WORK ITEM: Repeat the data exactly, please; no pictures belong in the copy.

Collected data:
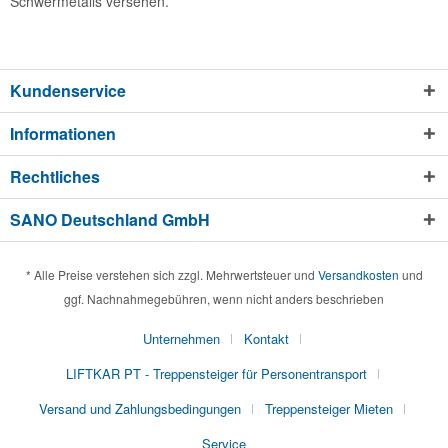
Schwermetalls versehen.
Kundenservice
Informationen
Rechtliches
SANO Deutschland GmbH
* Alle Preise verstehen sich zzgl. Mehrwertsteuer und
Versandkosten
und
ggf. Nachnahmegebühren, wenn nicht anders beschrieben
Unternehmen
Kontakt
LIFTKAR PT - Treppensteiger für Personentransport
Versand und Zahlungsbedingungen
Treppensteiger Mieten
Service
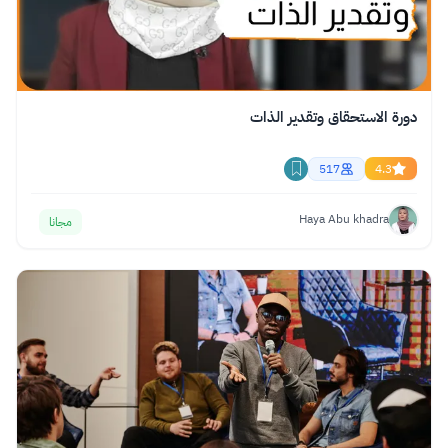
دورة الاستحقاق وتقدير الذات
517
4.3
Haya Abu khadra
مجانا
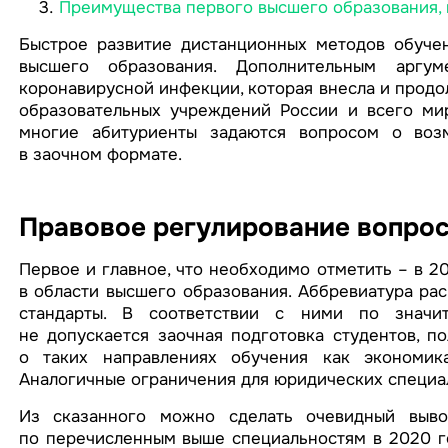
Преимущества первого высшего образования, 
Быстрое развитие дистанционных методов обуче
высшего образования. Дополнительным аргу
коронавирусной инфекции, которая внесла и продо
образовательных учреждений России и всего мир
многие абитуриенты задаются вопросом о воз
в заочном формате.
Правовое регулирование вопро
Первое и главное, что необходимо отметить – в 2
в области высшего образования. Аббревиатура ра
стандарты. В соответствии с ними по значит
не допускается заочная подготовка студентов, п
о таких направлениях обучения как экономика
Аналогичные ограничения для юридических специал
Из сказанного можно сделать очевидный выво
по перечисленным выше специальностям в 2020 г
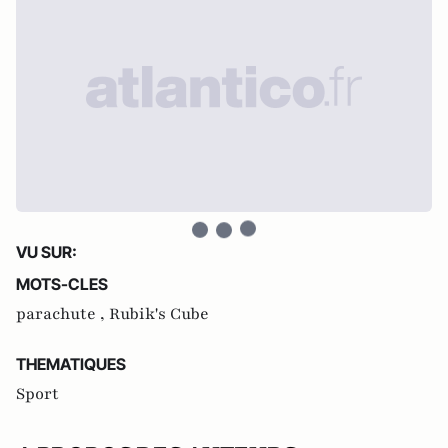
VU SUR:
MOTS-CLES
parachute ,
Rubik's Cube
THEMATIQUES
Sport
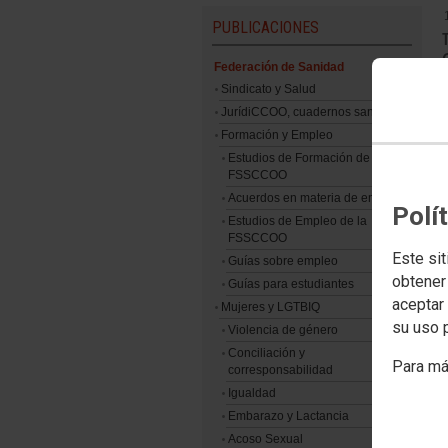
PUBLICACIONES
Federación de Sanidad
Sindicato y Salud
JurídiCCOO, cuadernos sanitarios
Formación y Empleo
Estudios de Formación de la
FSSCCOO
Acuerdos en materia de empleo
Polí
Estudios de Empleo de la
FSSCCOO
Este sit
Guías sobre empleo
obtener
Guías para estudiantes
aceptar 
Mujeres y LGTBIQ
su uso 
Violencia de género
Conciliación y
Para má
corresponsabilidad
Igualdad
Embarazo y Lactancia
Acoso Sexual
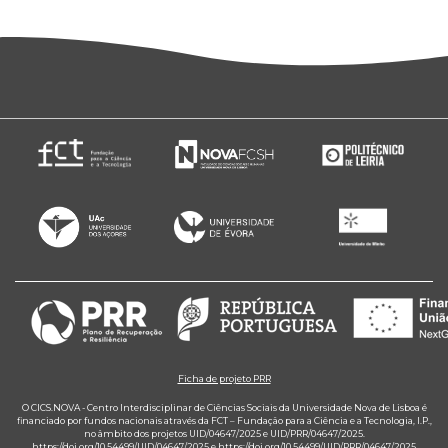
Ficha de projeto PRR
O CICS.NOVA - Centro Interdisciplinar de Ciências Sociais da Universidade Nova de Lisboa é
financiado por fundos nacionais através da FCT – Fundação para a Ciência e a Tecnologia, I.P.,
no âmbito dos projetos UID/04647/2025 e UID/PRR/04647/2025.
https://doi.org/10.54499/UID/04647/2025
e
https://doi.org/10.54499/UID/PRR/04647/2025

RESPONSE BELOW:
Schwermetalls versehen.
Kundenservice
Informationen
Rechtliches
SANO Deutschland GmbH
* Alle Preise verstehen sich zzgl. Mehrwertsteuer und
Versandkosten
und
ggf. Nachnahmegebühren, wenn nicht anders beschrieben
Unternehmen
Kontakt
LIFTKAR PT - Treppensteiger für Personentransport
Versand und Zahlungsbedingungen
Treppensteiger Mieten
Service
دورة الاستحقاق وتقدير الذات
517
4.3
Haya Abu khadra
مجانا
Преимущества первого высшего образования, 
Быстрое развитие дистанционных методов обуче
высшего образования. Дополнительным аргу
коронавирусной инфекции, которая внесла и продо
образовательных учреждений России и всего мир
многие абитуриенты задаются вопросом о воз
в заочном формате.
Правовое регулирование вопро
Первое и главное, что необходимо отметить – в 2
в области высшего образования. Аббревиатура ра
стандарты. В соответствии с ними по значит
не допускается заочная подготовка студентов, п
о таких направлениях обучения как экономика
Аналогичные ограничения для юридических специал
Из сказанного можно сделать очевидный выво
по перечисленным выше специальностям в 2020 г
VU SUR:
MOTS-CLES
parachute ,
Rubik's Cube
THEMATIQUES
Sport
PUBLICACIONES
Federación de Sanidad
Sindicato y Salud
JurídiCCOO, cuadernos sanitarios
Formación y Empleo
Estudios de Formación de la
FSSCCOO
Acuerdos en materia de empleo
Polí
Estudios de Empleo de la
FSSCCOO
Este sit
Guías sobre empleo
obtener
Guías para estudiantes
aceptar 
Mujeres y LGTBIQ
su uso 
Violencia de género
Conciliación y
Para má
corresponsabilidad
Igualdad
Embarazo y Lactancia
Acoso Sexual
Ficha de projeto PRR
O CICS.NOVA - Centro Interdisciplinar de Ciências Sociais da Universidade Nova de Lisboa é
financiado por fundos nacionais através da FCT – Fundação para a Ciência e a Tecnologia, I.P.,
no âmbito dos projetos UID/04647/2025 e UID/PRR/04647/2025.
https://doi.org/10.54499/UID/04647/2025
e
https://doi.org/10.54499/UID/PRR/04647/2025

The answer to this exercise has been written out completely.